▶ _EXCERPTED RECORDS_:
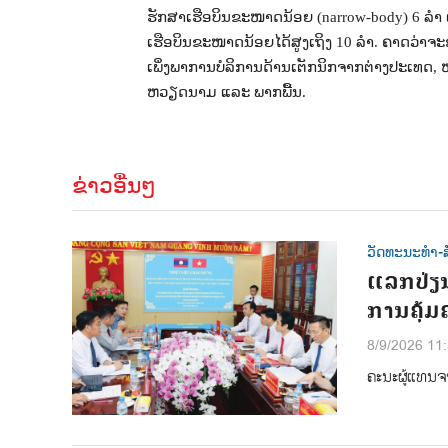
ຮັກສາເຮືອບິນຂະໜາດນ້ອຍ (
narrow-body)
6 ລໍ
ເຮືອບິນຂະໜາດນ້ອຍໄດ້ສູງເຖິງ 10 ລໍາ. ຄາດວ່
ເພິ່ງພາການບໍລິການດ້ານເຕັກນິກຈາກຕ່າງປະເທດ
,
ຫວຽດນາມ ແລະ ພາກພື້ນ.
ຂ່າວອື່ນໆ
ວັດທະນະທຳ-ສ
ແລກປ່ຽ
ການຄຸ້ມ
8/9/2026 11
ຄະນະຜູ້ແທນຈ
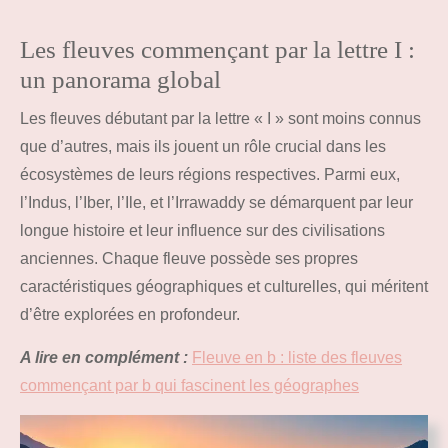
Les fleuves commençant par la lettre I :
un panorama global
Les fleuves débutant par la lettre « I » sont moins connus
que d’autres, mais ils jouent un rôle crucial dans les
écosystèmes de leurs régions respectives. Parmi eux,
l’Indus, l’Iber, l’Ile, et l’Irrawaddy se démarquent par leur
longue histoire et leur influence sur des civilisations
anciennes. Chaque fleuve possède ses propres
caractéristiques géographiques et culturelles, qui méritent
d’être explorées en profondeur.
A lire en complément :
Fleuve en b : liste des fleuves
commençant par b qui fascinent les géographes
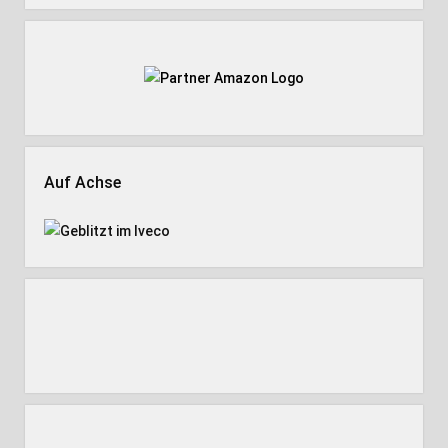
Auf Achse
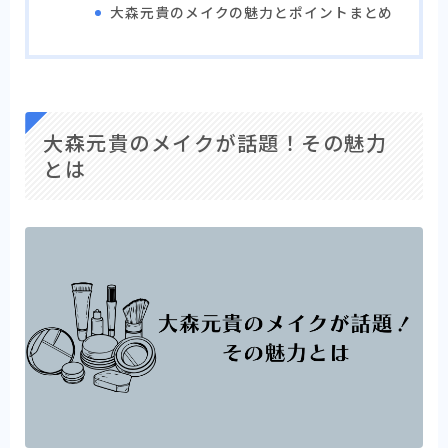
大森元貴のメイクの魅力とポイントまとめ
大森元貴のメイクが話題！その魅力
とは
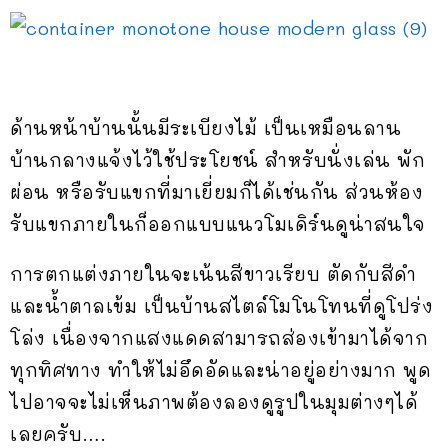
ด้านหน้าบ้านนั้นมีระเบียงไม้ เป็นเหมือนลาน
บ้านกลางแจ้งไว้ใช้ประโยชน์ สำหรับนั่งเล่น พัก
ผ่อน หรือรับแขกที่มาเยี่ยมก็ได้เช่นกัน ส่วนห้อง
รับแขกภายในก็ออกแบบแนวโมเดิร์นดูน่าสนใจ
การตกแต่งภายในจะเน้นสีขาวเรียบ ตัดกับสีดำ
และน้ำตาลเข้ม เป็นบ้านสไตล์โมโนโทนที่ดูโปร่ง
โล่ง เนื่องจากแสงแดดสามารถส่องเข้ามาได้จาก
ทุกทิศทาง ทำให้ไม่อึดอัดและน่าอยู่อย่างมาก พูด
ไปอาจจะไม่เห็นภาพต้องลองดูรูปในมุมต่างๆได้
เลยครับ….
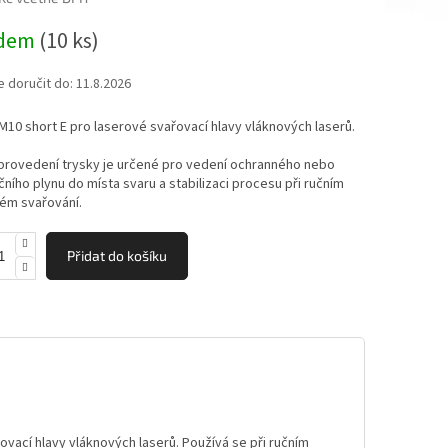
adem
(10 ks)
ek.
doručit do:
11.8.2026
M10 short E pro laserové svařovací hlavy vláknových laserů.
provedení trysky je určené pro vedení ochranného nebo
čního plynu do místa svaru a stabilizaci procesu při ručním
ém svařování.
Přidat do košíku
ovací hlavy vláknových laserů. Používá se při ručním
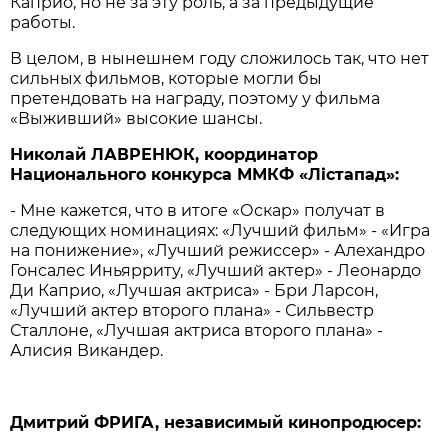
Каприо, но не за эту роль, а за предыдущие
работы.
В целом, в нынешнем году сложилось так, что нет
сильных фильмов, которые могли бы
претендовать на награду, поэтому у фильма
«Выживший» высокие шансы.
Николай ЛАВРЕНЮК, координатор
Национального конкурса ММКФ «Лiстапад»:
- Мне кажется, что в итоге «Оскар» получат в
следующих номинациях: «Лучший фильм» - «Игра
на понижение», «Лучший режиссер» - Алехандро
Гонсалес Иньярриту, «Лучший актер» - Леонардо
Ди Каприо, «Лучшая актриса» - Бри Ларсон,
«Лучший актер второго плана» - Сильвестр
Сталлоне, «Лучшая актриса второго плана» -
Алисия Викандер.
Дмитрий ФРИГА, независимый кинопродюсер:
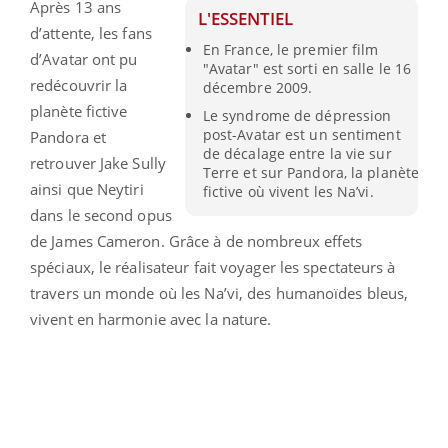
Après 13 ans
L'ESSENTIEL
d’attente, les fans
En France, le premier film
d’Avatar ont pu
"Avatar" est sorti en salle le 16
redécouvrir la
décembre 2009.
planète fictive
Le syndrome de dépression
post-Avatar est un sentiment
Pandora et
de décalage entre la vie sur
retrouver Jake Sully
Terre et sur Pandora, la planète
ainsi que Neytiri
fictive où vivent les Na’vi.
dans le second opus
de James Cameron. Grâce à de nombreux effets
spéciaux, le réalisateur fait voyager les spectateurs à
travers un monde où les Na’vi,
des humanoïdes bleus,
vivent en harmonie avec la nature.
...
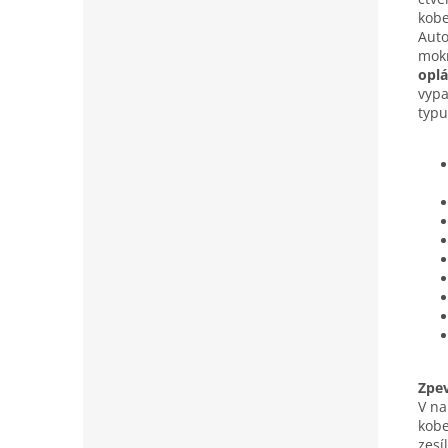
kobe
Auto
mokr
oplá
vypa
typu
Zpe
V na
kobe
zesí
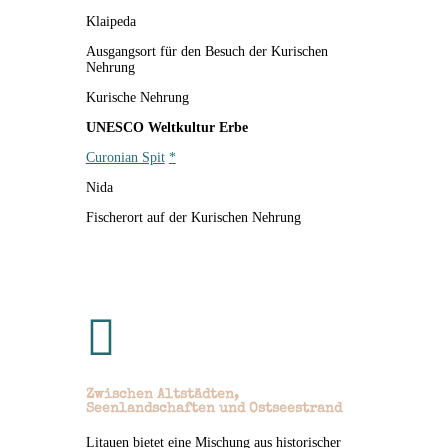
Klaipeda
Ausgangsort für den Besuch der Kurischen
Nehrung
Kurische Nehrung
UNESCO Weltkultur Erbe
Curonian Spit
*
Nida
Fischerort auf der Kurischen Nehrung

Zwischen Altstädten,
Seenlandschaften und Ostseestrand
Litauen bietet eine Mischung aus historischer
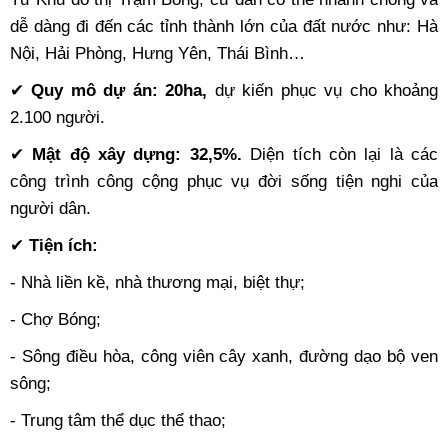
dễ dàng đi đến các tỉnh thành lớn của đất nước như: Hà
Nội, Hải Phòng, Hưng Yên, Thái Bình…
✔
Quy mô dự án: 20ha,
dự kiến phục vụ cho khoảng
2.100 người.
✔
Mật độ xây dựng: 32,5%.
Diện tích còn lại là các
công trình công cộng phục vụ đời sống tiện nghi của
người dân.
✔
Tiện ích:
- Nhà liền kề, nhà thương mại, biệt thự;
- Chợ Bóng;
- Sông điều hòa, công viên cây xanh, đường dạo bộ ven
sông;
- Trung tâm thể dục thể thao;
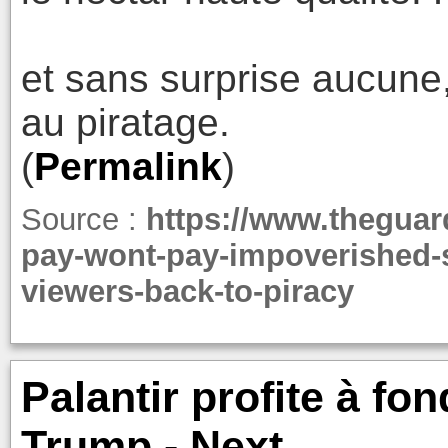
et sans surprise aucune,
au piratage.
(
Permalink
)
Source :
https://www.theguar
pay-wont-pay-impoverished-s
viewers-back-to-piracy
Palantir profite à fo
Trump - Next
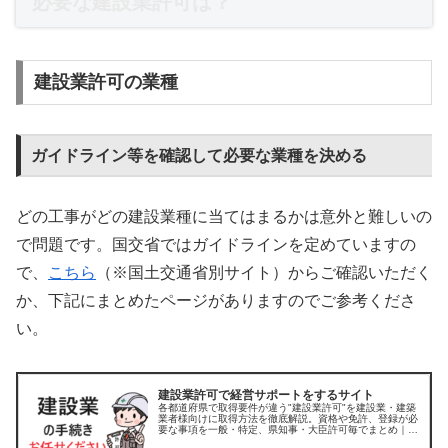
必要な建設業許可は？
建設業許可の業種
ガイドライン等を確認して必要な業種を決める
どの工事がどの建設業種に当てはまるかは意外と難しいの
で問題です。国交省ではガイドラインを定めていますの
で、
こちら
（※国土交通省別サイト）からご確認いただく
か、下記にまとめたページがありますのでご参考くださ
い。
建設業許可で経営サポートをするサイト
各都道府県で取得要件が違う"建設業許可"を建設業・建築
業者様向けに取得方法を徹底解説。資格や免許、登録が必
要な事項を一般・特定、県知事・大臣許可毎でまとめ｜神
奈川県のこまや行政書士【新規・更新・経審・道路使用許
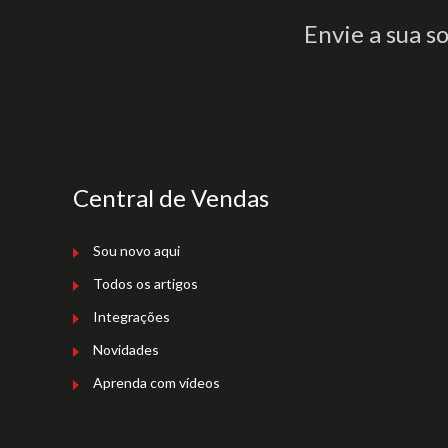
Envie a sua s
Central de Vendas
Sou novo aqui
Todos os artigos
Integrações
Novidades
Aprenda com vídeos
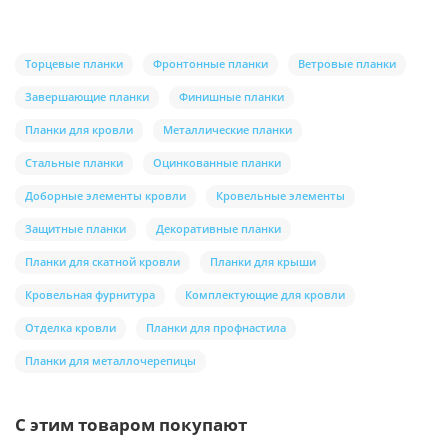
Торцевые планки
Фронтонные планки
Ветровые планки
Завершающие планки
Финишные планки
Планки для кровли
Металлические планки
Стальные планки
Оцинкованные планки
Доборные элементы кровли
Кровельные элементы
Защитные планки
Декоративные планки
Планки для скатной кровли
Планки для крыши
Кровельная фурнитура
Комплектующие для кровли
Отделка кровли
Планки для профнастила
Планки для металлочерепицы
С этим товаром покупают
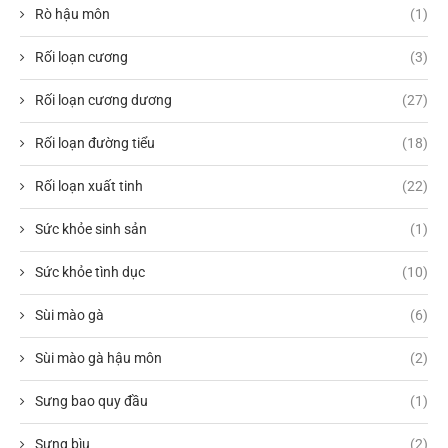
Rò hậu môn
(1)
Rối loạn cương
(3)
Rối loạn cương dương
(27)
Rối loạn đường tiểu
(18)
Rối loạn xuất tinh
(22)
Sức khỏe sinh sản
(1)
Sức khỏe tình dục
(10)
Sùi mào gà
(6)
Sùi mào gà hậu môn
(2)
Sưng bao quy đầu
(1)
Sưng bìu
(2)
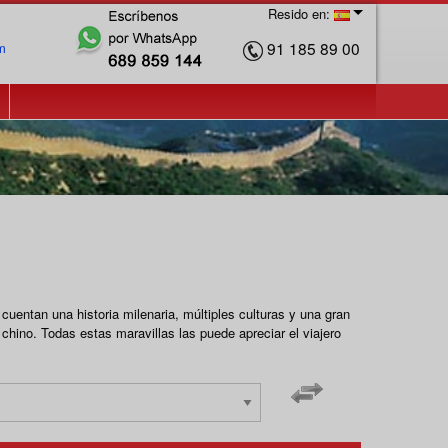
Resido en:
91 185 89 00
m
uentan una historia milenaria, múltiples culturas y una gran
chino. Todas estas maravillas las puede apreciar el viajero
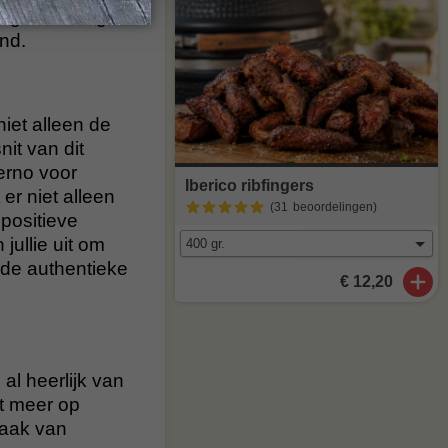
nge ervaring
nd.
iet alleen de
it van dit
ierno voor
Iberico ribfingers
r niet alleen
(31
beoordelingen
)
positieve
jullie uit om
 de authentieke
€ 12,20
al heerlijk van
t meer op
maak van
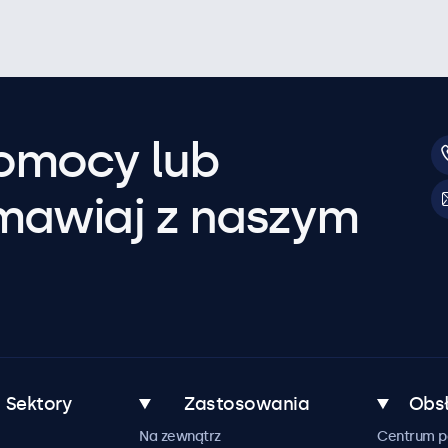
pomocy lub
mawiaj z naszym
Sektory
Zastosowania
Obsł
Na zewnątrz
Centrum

▶ _TASK INSTRUCTIONS_: Using the listing above, show each line holding the string "элементы".

▶ _RESULT BELOW_:
Доборные элементы кровли
Кровельные элементы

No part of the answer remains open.